L’AFPC continue à presser le gouvernement fédéral de bâtir un réseau de garderies abordables et de qualité pour tous les parents, peu importe où ils habitent. Un financement à long terme des services d’apprentissage et de garde des jeunes enfants est prévu dans le budget fédéral de 2017, mais nous sommes encore loin du but.

Il reste beaucoup à faire

Obtenir plus d’argent du fédéral : l’AFPC propose un budget de 1,2 milliard de dollars en 2018, avec augmentation annuelle progressive en vue de répondre aux besoins de services de garde des familles. Le budget actuel de 500 millions de dollars, soit 540 $ par année pendant les cinq premières années, est loin d’être suffisant. Dans un rapport récent, le Fonds monétaire international préconise un investissement de 8 milliards de dollars.

Exiger une politique étoffée : Le gouvernement fédéral doit se montrer plus déterminé et audacieux. Il doit utiliser son pouvoir de dépenser pour provoquer de vrais changements, plutôt que de se contenter de transférer de l’argent qui ne servira qu’à pérenniser les programmes disparates existants.

Investir judicieusement : Les fonds publics doivent servir à financer le fonctionnement des services de garde plutôt qu’à verser des subventions aux parents, un mécanisme inefficace, quelle que soit la tranche de revenus.

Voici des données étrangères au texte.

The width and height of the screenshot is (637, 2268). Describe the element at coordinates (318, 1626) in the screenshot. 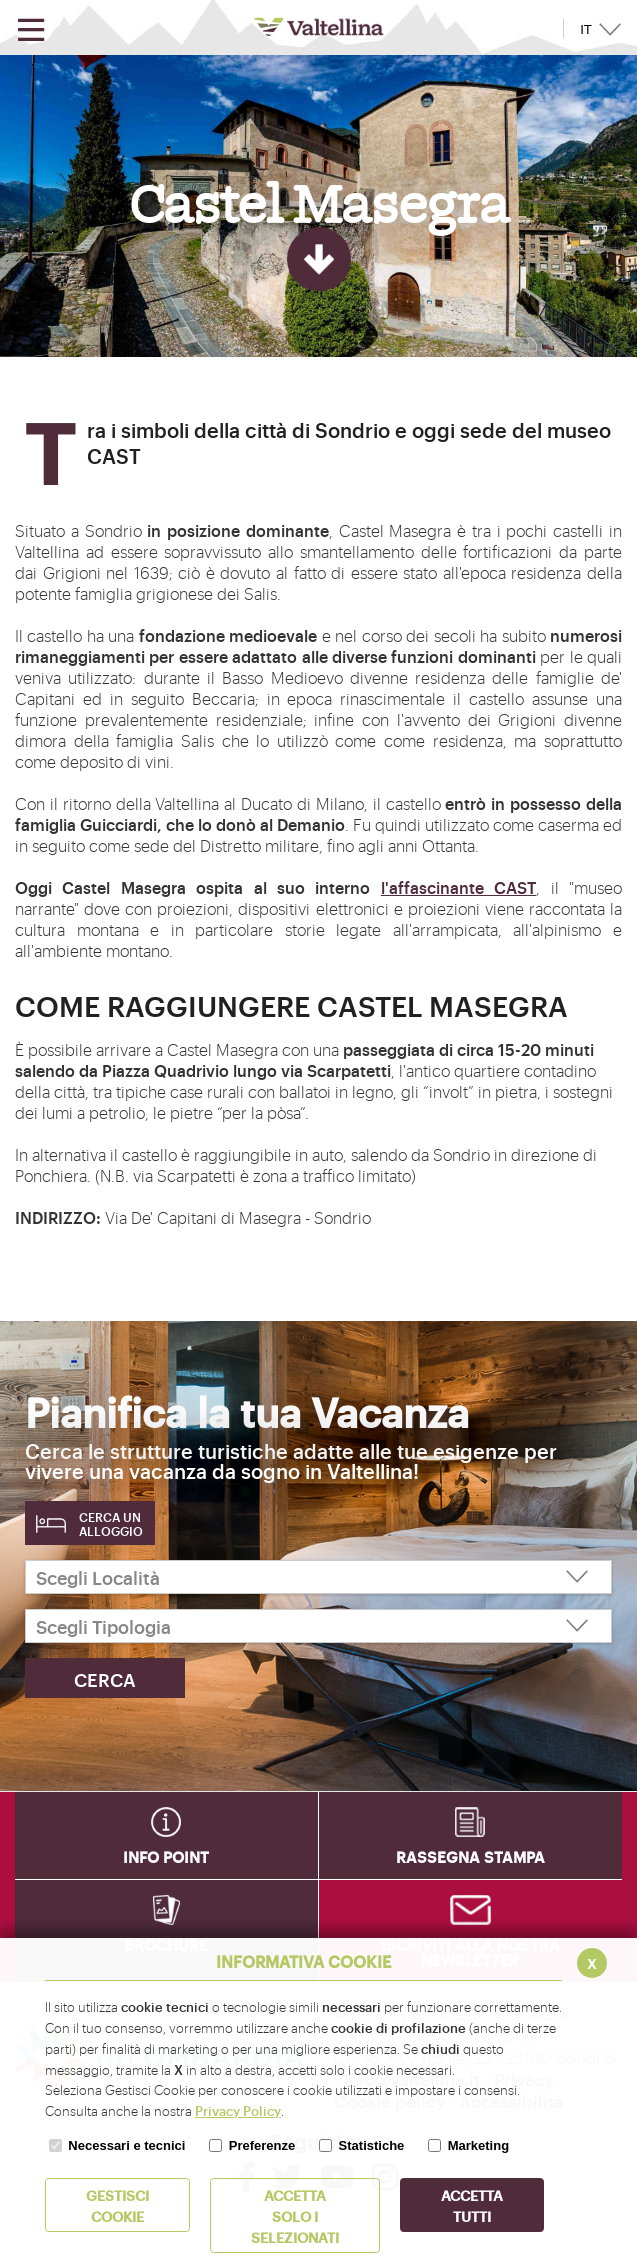

I see `[Scegli Tipologia]` at that location.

Soutenir des services sans but lucratif : Les fonds publics doivent servir à développer le réseau des services de garde publics et sans but lucratif, plutôt qu’à subventionner des garderies privées.

Prôner une juste rémunération : Il faut veiller à ce que les fonds publics servent à rémunérer adéquatement des éducatrices et éducateurs qualifiés. Les conditions de travail de ces personnes vont en s’empirant et le temps est venu de régler ces importants problèmes, sans toutefois augmenter les frais imposés aux parents.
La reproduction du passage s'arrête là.